The second recommendation would mean that bank deposits—which can be huge, running into the billions of dollars for the largest companies—would be safe from any future banking crises. If they were going to be lost, it would take idiocy by the company or hedge fund bosses themselves, rather than idiocy by The Federal Reserve, or any individual bank.

The third recommendation would end the charade of pretending that the private sector lends money to the government when it runs a deficit. It would make obvious the reality that the government doesn’t borrow money, it creates money. Governments could focus on the important issue of how much money it creates, and for what purposes, rather than pretending that its spending is constrained by what it can borrow from the private sector.

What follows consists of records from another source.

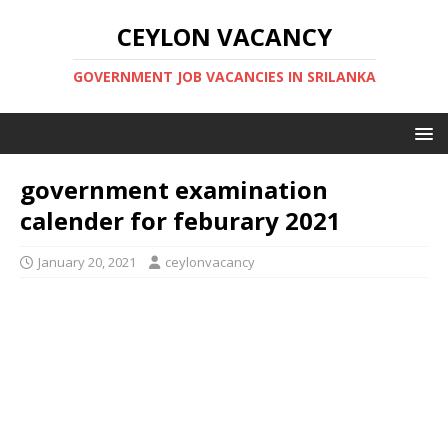
CEYLON VACANCY
GOVERNMENT JOB VACANCIES IN SRILANKA
government examination
calender for feburary 2021
January 20, 2021
ceylonvacancy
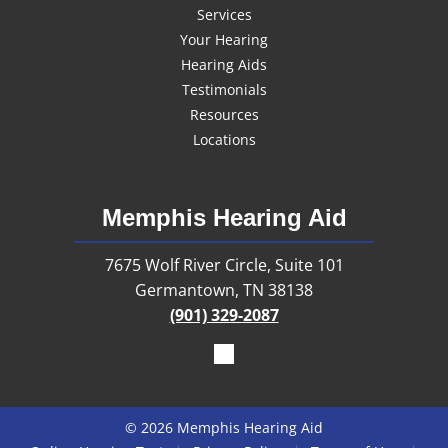
Services
Your Hearing
Hearing Aids
Testimonials
Resources
Locations
Memphis Hearing Aid
7675 Wolf River Circle, Suite 101
Germantown, TN 38138
(901) 329-2087
© 2026 Memphis Hearing Aid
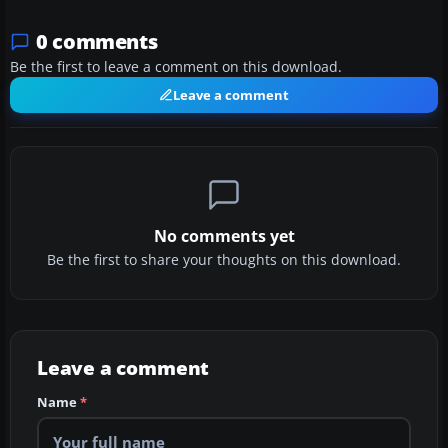
0 comments
Be the first to leave a comment on this download.
Leave a comment
No comments yet
Be the first to share your thoughts on this download.
Leave a comment
Name
*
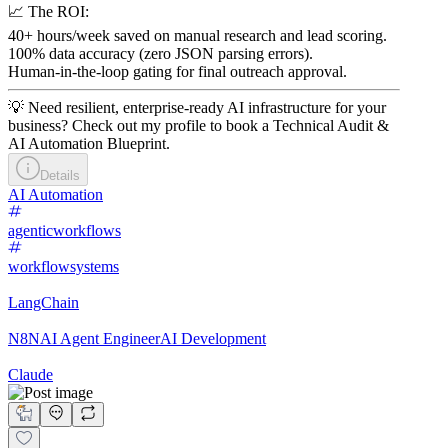
📈 The ROI:
40+ hours/week saved on manual research and lead scoring.
100% data accuracy (zero JSON parsing errors).
Human-in-the-loop gating for final outreach approval.
💡 Need resilient, enterprise-ready AI infrastructure for your
business? Check out my profile to book a Technical Audit &
AI Automation Blueprint.
Details
AI Automation
agenticworkflows
workflowsystems
LangChain
N8N
AI Agent Engineer
AI Development
Claude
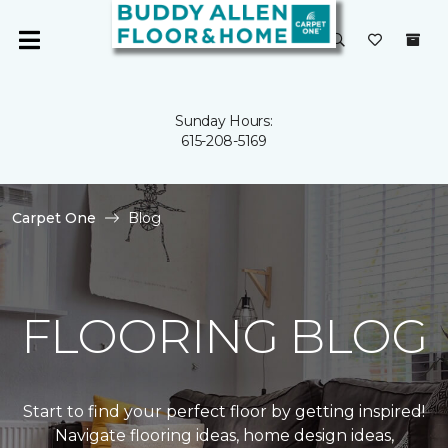
Sunday Hours:
615-208-5169
Carpet One
Blog
FLOORING BLOG
Start to find your perfect floor by getting inspired!
Navigate flooring ideas, home design ideas,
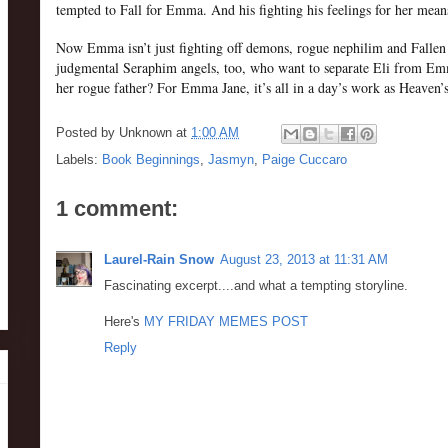
tempted to Fall for Emma. And his fighting his feelings for her mean
Now Emma isn’t just fighting off demons, rogue nephilim and Fallen
judgmental Seraphim angels, too, who want to separate Eli from Emm
her rogue father? For Emma Jane, it’s all in a day’s work as Heaven’
Posted by
Unknown
at
1:00 AM
Labels:
Book Beginnings
,
Jasmyn
,
Paige Cuccaro
1 comment:
Laurel-Rain Snow
August 23, 2013 at 11:31 AM
Fascinating excerpt....and what a tempting storyline.
Here's
MY FRIDAY MEMES POST
Reply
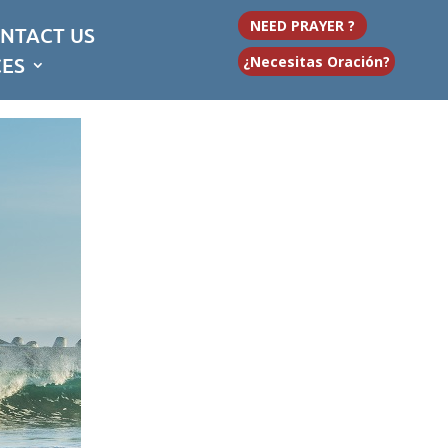
NEED PRAYER ?
NTACT US
CES
¿Necesitas Oración?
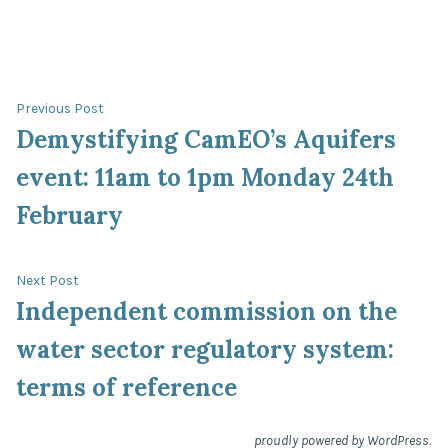
in
Post
Previous
Previous Post
post:
Demystifying CamEO’s Aquifers
navigation
event: 11am to 1pm Monday 24th
February
Next
Next Post
post:
Independent commission on the
water sector regulatory system:
terms of reference
.
proudly powered by WordPress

So, why do I think that none of these easy solutions to the current crisis would be taken? Largely, because mainstream, “Neoclassical” economists are in control of our current system. They know nothing about the monetary system—or nothing accurate. They’ll fight against proposals like this, even though they would fix a crisis that they created themselves by not considering what interest rate hikes would do to the resilience of the financial sector that they are supposed to safeguard.